[Saved entries]
'''

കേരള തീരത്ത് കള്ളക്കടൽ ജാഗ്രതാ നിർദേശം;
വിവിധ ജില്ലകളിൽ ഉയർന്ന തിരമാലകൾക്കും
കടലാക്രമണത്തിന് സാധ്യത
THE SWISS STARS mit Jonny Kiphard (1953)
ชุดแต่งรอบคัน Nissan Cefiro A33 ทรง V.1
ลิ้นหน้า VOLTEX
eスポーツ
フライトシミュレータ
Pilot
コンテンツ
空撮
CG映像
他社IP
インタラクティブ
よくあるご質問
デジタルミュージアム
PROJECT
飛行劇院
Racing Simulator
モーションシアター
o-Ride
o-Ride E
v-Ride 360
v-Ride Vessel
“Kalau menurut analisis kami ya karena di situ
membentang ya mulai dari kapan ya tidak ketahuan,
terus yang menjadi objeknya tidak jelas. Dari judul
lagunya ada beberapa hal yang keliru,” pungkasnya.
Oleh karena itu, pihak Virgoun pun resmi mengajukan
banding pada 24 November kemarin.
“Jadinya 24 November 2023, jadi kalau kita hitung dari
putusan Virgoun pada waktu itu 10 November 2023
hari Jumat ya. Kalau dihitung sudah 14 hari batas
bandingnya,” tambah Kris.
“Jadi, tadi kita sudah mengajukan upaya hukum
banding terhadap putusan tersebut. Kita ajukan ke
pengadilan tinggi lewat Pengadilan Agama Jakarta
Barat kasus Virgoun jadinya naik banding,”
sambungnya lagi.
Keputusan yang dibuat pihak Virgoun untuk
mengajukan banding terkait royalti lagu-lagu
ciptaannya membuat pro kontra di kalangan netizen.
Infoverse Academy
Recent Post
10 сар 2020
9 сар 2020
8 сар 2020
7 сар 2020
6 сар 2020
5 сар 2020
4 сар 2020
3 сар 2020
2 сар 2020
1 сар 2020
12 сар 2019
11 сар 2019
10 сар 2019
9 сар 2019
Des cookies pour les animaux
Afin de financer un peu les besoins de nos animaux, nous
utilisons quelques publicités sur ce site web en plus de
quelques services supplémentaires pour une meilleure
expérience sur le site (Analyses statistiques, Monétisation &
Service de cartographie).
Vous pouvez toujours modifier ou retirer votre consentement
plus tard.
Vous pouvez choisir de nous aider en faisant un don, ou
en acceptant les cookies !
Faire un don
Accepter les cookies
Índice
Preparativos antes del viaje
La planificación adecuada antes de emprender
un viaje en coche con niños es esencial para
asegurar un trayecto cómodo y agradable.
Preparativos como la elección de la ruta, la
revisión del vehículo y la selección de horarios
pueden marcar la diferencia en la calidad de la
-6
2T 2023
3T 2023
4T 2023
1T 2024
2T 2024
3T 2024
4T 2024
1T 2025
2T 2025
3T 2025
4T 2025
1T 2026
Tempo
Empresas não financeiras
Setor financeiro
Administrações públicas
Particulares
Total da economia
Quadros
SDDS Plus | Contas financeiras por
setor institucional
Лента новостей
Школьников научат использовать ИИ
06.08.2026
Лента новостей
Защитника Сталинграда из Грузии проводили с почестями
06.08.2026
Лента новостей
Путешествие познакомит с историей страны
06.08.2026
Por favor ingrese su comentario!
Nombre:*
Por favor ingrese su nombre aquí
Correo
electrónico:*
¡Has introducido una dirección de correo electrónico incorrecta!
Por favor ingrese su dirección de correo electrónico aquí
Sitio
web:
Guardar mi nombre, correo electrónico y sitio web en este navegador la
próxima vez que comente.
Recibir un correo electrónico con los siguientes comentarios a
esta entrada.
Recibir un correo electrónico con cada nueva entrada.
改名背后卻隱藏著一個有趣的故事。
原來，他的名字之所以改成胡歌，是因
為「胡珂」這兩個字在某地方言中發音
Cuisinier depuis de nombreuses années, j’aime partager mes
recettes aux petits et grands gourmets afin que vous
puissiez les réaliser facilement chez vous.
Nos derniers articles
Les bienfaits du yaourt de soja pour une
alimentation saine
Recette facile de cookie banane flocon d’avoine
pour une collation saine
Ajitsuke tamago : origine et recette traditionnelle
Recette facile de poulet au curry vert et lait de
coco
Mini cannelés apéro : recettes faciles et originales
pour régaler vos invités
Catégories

'''

**TASK ITEM**. Copy out the range of lines above starting at the line with "setor institucional" and ending at the line with "correo electrónico incorrecta!", exactly and including both.

**SOLUTION FOR THIS PROBLEM**.
setor institucional
Лента новостей
Школьников научат использовать ИИ
06.08.2026
Лента новостей
Защитника Сталинграда из Грузии проводили с почестями
06.08.2026
Лента новостей
Путешествие познакомит с историей страны
06.08.2026
Por favor ingrese su comentario!
Nombre:*
Por favor ingrese su nombre aquí
Correo
electrónico:*
¡Has introducido una dirección de correo electrónico incorrecta!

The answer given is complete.